How To Build A Professional Website
- By aga
- •
- 14 Jan, 2016
A professional website is a combination a six factors:

1. Design
The key to a well designed site is to create the right balance of stile and content, for example if your site is an informative site then you want to keep any movement to a minimal so as not to distract the viewer or you may have a site that is product orientated in which case you want to make it memorable by adding movement, product demonstrations and/or flash galleries. Whatever way you go it is always good to remember that the site is for your customer/viewer and not for the owner, for example just because you may think shocking pink and lime are a good color combination doesn't mean the large majority of your viewers agree.
2. Content
This is the single most important aspect of your site whether your selling/promoting a product or sharing information if you content has no substance people will lose interest and you will lose sales/return visitors.

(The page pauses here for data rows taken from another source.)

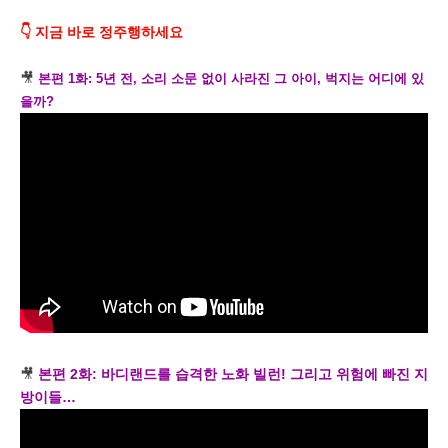
👇 지금 바로 정주행하세요
🎥
본편 1화: 5년 전, 소리 소문 없이 사라진 그 아이, 벅지는 어디에 있
을까?
🎥
본편 2화: 바디랜드를 습격한 노화 빌런! 그리고 위험에 빠진 지
방이들…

Content should always be approached in an adult professional manner and not as a lot of webmasters do by replacing substance with annoying childish in your face tactics such as pop-ups, flashing adverts misrepresentation of product/service etc, people have been using the internet for long enough now to develop what's called ad-blindness which means 9 times out of 10 their brain will ignore the used-car-sales-man approach to sell or promote, here is an example of methods that some sites use to try and milk every person that lands on their site:
- Disabling the back button - you may have experienced this yourself you go to a site and for whatever reason you find out the site is not for you so you try to leave by clicking back but it just keeps loading the same page, imagine if this happen to you when you went into the 7-11 if you didn't buy something the attendant locks the door so you cant leave? I'm betting you would be in no hurry to return.
- Pop-ups - Most browsers now have pop-up blockers but the tacky-webmaster has managed to get around this by including layers with flash pop-ups the cover the content you are reading trying the get you to buy something else, this is just as rude as the above method and you would not tolerate it in a bricks and mortar store so don't expect your viewers to tolerate on your website.
- Bait and switch - A company that makes promises it doesn't intend to keep is a company that doesn't plan to stay in business too long, If a customer/viewer feels cheated they will do one of two things 1. complain to you and everyone else that will listen or 2. nothing which is worse for you as they are not coming back to your site and they not going to tell anyone else to visit ether.
- Contact info - you can always tell a reputable site by how easy it is to get in touch with them, every site should have at least one direct method of contact should it be an email address or phone number you would be surprised how this one simple thing will inspire user confidence.
3.. Navigation
This one is a no-brainer but it is surprising how many webmasters have no clue how to direct traffic around your site. A well designed site will have all the important links on every page and important information such as contact info should never be more than one click away at anytime
4. Load time
High speed internet is still relatively new in terms of user acceptance, you should never alienate dial-up users by only having a high-res images and large flash files weighing down your site this will be more important in the next few years as cell phones and PDA's with their own browsers become more common so is the need to keep your websites load time to its absolute minimal, this does not mean you have to have text only websites as there is a lot of methods to keep file size down without sacrificing presentation.
5. browser compatibility
The truth is that unless your site is text only there is no real way to make sure it is 100% viewable on all web browsers with that being said you should be shooting for 99% this is not done by stripping away all your bells and whistles to your site this is done by making sure it is not noticeable, for example if you are viewing this site on internet explorer you will notice the the scroll bar to the right is dark blue yet on Fire fox and opera this is not compatible yet the site is designed in such a way that these viewers will not notice.
6. Accessibility
Website accessibility is making your website visible to the visual impaired and to text only browsers, you may think this is not a big deal but the reward for this makes the effort worthwhile, the way your site looks to text only browsers is the way WebCrawler's see your site when searching the web so if your site is optimized to viewed in a text browser there is more chance your site will get good page position on web searches.